Los Angeles, CA (January 15, 2008) – Transom Capital Group, a Southern California private equity firm, announced its official launch today. Transom Capital will focus on investments in high-growth, middle-market companies within the consumer, industrial, and media spaces. Transom Capital’s founders have a strong track record of investing in and improving the operations of these companies developed at blue chip firms such as McKinsey & Company, Platinum Equity, Microsoft Corporation, and Credit Suisse.
Transom Capital plans to deploy between $5 million and $25 million in each investment, typically in second stage companies with enterprise values between $10 million and $100 million.
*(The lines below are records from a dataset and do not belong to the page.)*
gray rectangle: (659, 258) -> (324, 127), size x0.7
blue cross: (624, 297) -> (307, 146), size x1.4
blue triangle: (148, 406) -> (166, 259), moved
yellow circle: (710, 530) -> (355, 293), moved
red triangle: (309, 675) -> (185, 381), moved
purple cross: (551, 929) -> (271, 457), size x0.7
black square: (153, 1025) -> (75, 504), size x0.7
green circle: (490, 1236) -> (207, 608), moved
Commented Ken Firtel, Managing Director at Transom Capital: “The companies we are focusing on have massive growth potential, but need additional capital as well as operational and strategic assistance to execute on the opportunities before them. That is what we bring to the table.”
Transom Capital’s Principals have extensive experience working with both Fortune 500 and mid-market companies to drive top-line growth, improve operational efficiency, and enhance enterprise value. Russ Roenick, Managing Director at Transom Capital, described the Firm’s approach to working with portfolio companies this way: “We have experience working across all the core functions – operations, strategy, marketing, and finance – allowing us to be real value adding partners to management in tackling their core issues. What we get excited about is helping small and medium sized companies realize their potential.”
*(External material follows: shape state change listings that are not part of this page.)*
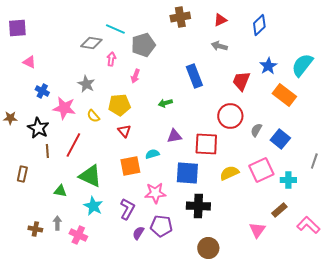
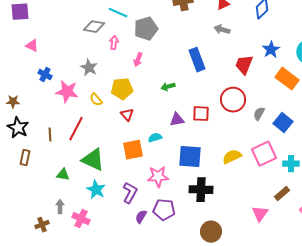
black star: (38, 128) -> (18, 128), moved
red square: (206, 144) -> (201, 114), moved, size x0.7
brown cross: (35, 229) -> (42, 225), moved, turned -32

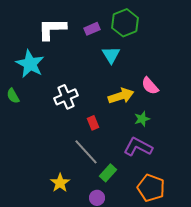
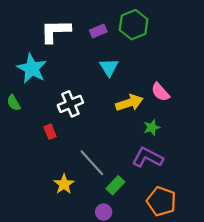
cyan triangle: (111, 55) -> (109, 67), moved
red rectangle: (93, 123) -> (50, 132), moved
yellow star: (60, 183) -> (64, 184), moved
Transom Capital has a focus on investments in three key sectors: consumer and retail, industrial, and media and entertainment, with a non-exclusive focus on opportunities within Southern California. Each of these is an industry in which the Principals have deep sector expertise and connections to support the sourcing, evaluation, and ongoing management of investments. David Ascher, Managing Director at Transom Capital, noted: “The size and structure of these industries, particularly in Southern California, provides an attractive set of potential deals. Macroeconomic, technological, and convergence-related trends will continue to reshape these industries over the next 3-5 years, creating discontinuities that provide attractive opportunities for savvy investors.”